I meet athletes (99% of my contacts are track and field) after they compete. I can also go to the Olympic Village and meet an athlete by arrangement. That is OK, but we have to stand on either side of a fence, two to three meters apart, so it’s not conducive to intimate conversation.

I am only able to have brief conversations at the stadium, but several athletes have told me it is great to see a friendly face. Remember there are no family or friends to share the biggest moment of their professional lives with.

How does this year’s Olympics — held during a pandemic without spectators or athletes’ families and loved ones present to support them — pose new challenges for athletes?
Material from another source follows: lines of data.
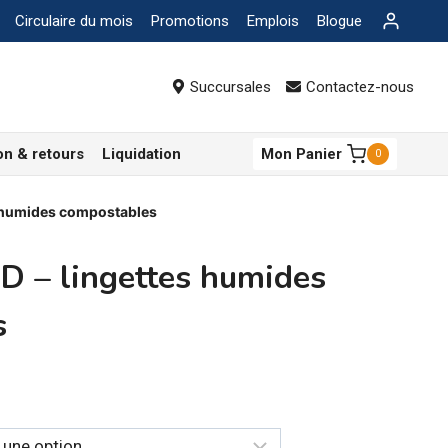
Circulaire du mois
Promotions
Emplois
Blogue
Succursales
Contactez-nous
on & retours
Liquidation
Mon Panier
0
 humides compostables
 – lingettes humides
s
The Olympics is the pinnacle of many athletes’ careers. It can go well or be a disaster. The Rev. Dr. Ashley Null, an experienced Olympic chaplain, describes the Olympics as “four funerals and a wedding,” as many more athletes are disappointed with their performance than are successful.

If you win a medal you want to share that moment with your family and those who have helped you get there. If it goes badly, you need the consolation of those who love you and who are on your side. In Tokyo, athletes do not have family or friends with whom to share the triumphs and disasters.

How can faith help athletes face those challenges?

Sport promotes a performance-driven identity. You are judged on your performance. If you win a medal, you are a success. Everyone wants a part of you. If you do not make the final, you are a loser and can feel of no value. If you win, Nike may be dangling a lucrative contract in front of you. If it all goes wrong, you may need to find another job.

The Christian view is that God loves people so much that Jesus died in their place. That makes humans significant. We are loved by God for who we are — not because of what we can do. If an athlete understands that they are significant because God created them and loves them, they are free to compete and use the gifts they have been given. They do not have to be successful to prove themselves worthy of God’s love.

Increasingly, we are hearing about the importance of caring for athletes’ mental health, especially with U.S. gymnast Simone Biles encouraging that conversation. Why is caring for athletes’ spiritual health also important? Can it help support mental health? 

Athletes are told they need to be mentally strong. Talking about mental health was seen (as) a weakness. An athlete talking about mental health was told to “man-up” or was dismissed as not being mentally tough enough, not able to stand the pressure. Sports psychologists were employed to make athletes mentally tougher. Coaches would routinely bully athletes to make them tougher.

Now we are much quicker to recognize mental or spiritual needs as being as important as physical. Taking Simone Biles as an example, she became world champion at the age of 16. At 16, she may be the best gymnast in the world, but is she mentally ready to deal with that level of competition and the expectations on her and the celebrity which has surrounded her since her teens? Skateboarding is a new sport this year. The winners in one class were a 12-year-old and 13-year-old girl. How are they equipped emotionally to deal with what is happening to them?